-- EXERCISE DATA follows --

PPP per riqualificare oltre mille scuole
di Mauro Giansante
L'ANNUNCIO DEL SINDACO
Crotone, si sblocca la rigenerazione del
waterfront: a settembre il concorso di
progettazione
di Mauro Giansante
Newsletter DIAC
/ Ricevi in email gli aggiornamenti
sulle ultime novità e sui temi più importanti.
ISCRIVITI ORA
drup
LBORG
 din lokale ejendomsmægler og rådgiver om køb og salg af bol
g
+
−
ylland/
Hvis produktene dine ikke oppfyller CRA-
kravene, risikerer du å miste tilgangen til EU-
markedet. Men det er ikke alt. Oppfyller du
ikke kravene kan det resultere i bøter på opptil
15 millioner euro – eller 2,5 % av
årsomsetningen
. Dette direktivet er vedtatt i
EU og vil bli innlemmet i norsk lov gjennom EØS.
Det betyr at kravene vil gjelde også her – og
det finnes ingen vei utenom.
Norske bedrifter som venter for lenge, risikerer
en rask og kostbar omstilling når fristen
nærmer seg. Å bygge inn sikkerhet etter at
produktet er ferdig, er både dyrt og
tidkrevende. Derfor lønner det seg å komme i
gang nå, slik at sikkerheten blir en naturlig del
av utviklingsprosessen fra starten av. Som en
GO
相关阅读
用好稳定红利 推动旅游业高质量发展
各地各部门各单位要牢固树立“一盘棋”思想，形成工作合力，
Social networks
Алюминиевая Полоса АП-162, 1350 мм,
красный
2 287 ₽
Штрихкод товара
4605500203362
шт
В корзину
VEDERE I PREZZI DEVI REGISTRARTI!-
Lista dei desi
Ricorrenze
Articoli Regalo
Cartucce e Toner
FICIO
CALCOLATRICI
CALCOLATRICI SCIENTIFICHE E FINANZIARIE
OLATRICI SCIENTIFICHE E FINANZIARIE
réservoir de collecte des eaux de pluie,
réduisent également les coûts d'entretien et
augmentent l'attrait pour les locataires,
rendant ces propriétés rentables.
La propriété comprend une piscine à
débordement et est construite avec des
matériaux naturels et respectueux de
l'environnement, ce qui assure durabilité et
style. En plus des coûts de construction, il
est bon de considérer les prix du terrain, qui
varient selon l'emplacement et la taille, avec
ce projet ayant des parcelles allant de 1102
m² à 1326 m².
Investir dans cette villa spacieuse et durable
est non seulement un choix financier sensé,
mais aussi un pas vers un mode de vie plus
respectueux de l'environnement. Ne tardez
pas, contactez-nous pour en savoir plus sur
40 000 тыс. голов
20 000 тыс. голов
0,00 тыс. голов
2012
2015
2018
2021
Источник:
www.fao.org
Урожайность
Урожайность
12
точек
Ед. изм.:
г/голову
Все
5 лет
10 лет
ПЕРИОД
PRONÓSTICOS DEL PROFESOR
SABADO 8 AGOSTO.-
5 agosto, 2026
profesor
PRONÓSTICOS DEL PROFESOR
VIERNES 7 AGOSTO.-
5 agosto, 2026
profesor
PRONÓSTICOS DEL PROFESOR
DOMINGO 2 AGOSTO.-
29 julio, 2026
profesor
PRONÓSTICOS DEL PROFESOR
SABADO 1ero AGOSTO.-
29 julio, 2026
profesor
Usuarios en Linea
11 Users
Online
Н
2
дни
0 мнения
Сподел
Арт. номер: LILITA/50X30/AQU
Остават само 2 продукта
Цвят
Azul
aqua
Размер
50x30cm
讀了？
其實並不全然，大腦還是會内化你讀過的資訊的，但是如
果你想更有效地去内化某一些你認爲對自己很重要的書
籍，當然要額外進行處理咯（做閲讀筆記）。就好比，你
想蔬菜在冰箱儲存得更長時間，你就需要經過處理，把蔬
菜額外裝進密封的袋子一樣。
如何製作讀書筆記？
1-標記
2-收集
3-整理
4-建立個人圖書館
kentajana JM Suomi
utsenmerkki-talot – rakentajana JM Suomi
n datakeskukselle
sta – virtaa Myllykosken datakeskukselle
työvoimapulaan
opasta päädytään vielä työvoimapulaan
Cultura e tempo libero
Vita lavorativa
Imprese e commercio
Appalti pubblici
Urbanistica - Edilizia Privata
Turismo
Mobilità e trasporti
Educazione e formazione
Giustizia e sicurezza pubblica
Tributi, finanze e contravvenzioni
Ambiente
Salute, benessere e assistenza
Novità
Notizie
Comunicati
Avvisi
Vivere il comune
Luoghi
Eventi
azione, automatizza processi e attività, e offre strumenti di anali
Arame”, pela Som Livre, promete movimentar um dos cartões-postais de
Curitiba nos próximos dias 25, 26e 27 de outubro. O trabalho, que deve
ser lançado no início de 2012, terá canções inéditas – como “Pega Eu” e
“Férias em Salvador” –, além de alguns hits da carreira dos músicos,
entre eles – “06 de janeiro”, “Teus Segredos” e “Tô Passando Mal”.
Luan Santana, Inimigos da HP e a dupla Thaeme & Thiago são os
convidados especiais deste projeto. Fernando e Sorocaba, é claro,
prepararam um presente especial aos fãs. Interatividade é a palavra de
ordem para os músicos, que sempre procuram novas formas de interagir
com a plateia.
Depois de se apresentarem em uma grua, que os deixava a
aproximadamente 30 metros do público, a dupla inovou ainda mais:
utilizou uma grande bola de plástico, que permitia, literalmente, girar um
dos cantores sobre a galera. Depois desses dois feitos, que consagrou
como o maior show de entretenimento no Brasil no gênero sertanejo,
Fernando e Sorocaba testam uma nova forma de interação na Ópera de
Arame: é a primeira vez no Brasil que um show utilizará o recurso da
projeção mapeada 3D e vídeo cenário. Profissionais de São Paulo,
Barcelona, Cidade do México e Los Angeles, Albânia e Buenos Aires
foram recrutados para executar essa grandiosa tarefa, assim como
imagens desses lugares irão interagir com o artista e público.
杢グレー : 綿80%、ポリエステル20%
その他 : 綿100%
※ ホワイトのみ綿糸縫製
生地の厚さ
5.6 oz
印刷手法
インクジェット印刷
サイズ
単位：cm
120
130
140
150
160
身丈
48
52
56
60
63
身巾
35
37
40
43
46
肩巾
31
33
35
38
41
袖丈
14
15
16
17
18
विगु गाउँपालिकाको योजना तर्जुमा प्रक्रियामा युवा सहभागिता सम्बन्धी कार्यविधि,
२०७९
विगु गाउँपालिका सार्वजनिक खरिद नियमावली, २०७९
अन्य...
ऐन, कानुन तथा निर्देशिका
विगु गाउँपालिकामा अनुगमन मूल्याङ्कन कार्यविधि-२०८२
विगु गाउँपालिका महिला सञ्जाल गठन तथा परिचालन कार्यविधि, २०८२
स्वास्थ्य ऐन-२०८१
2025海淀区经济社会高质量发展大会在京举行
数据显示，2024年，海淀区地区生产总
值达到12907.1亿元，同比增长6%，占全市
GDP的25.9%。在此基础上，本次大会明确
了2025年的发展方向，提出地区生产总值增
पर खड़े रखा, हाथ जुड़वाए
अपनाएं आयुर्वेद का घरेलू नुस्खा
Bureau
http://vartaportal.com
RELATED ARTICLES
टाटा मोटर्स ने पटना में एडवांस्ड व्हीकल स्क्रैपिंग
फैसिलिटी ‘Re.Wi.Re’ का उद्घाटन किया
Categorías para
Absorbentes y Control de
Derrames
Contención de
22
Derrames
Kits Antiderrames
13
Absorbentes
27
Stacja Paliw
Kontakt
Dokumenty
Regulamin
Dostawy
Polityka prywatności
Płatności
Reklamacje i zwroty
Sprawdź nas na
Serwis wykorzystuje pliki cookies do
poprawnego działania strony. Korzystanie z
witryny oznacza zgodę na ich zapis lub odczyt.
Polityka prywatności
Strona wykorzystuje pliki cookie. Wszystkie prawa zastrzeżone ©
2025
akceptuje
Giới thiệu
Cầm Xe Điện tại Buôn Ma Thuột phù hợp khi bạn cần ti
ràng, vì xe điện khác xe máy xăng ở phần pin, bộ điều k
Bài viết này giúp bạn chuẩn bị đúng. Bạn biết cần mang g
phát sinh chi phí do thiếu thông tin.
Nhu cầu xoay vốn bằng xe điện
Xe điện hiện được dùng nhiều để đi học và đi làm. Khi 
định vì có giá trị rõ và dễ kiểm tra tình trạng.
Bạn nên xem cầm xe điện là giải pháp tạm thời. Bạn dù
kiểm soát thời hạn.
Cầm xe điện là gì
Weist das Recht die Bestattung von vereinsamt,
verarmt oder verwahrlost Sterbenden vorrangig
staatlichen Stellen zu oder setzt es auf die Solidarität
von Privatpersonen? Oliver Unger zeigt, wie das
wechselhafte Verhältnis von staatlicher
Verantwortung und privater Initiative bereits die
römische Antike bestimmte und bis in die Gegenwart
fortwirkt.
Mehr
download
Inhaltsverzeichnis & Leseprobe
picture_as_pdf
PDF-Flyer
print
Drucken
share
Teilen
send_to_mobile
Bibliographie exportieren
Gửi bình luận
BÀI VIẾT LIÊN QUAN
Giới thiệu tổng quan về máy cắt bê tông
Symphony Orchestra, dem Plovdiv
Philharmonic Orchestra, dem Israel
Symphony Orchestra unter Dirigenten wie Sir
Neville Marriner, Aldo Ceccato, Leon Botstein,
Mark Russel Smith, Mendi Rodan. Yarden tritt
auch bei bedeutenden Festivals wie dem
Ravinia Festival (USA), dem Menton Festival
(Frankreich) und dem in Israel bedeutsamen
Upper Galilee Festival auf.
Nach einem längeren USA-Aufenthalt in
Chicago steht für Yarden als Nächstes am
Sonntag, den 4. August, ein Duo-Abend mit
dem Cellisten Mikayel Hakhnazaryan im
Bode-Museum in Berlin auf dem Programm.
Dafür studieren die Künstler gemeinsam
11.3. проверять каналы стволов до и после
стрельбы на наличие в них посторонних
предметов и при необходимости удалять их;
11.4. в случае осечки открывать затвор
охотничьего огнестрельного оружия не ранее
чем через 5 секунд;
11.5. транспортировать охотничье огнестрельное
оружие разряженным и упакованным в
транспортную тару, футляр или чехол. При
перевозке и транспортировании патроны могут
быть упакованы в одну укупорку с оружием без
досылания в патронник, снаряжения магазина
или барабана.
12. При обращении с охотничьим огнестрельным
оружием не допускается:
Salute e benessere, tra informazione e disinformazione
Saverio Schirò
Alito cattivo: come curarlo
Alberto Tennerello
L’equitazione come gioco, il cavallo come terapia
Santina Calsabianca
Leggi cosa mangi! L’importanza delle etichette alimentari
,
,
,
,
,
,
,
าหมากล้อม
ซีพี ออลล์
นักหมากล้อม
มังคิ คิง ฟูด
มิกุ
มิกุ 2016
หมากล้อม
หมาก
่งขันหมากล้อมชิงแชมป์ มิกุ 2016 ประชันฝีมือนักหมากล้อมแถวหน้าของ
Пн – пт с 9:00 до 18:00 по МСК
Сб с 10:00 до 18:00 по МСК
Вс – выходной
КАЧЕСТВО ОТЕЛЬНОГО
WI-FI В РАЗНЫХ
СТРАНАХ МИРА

-- EXERCISE DATA concluded --

= WORK INSTRUCTIONS =
An exact copy of the lines above between the line holding "чем через 5 секунд;" and the line holding "или барабана.", inclusive, is the whole answer.

= EXERCISE RESPONSE =
чем через 5 секунд;
11.5. транспортировать охотничье огнестрельное
оружие разряженным и упакованным в
транспортную тару, футляр или чехол. При
перевозке и транспортировании патроны могут
быть упакованы в одну укупорку с оружием без
досылания в патронник, снаряжения магазина
или барабана.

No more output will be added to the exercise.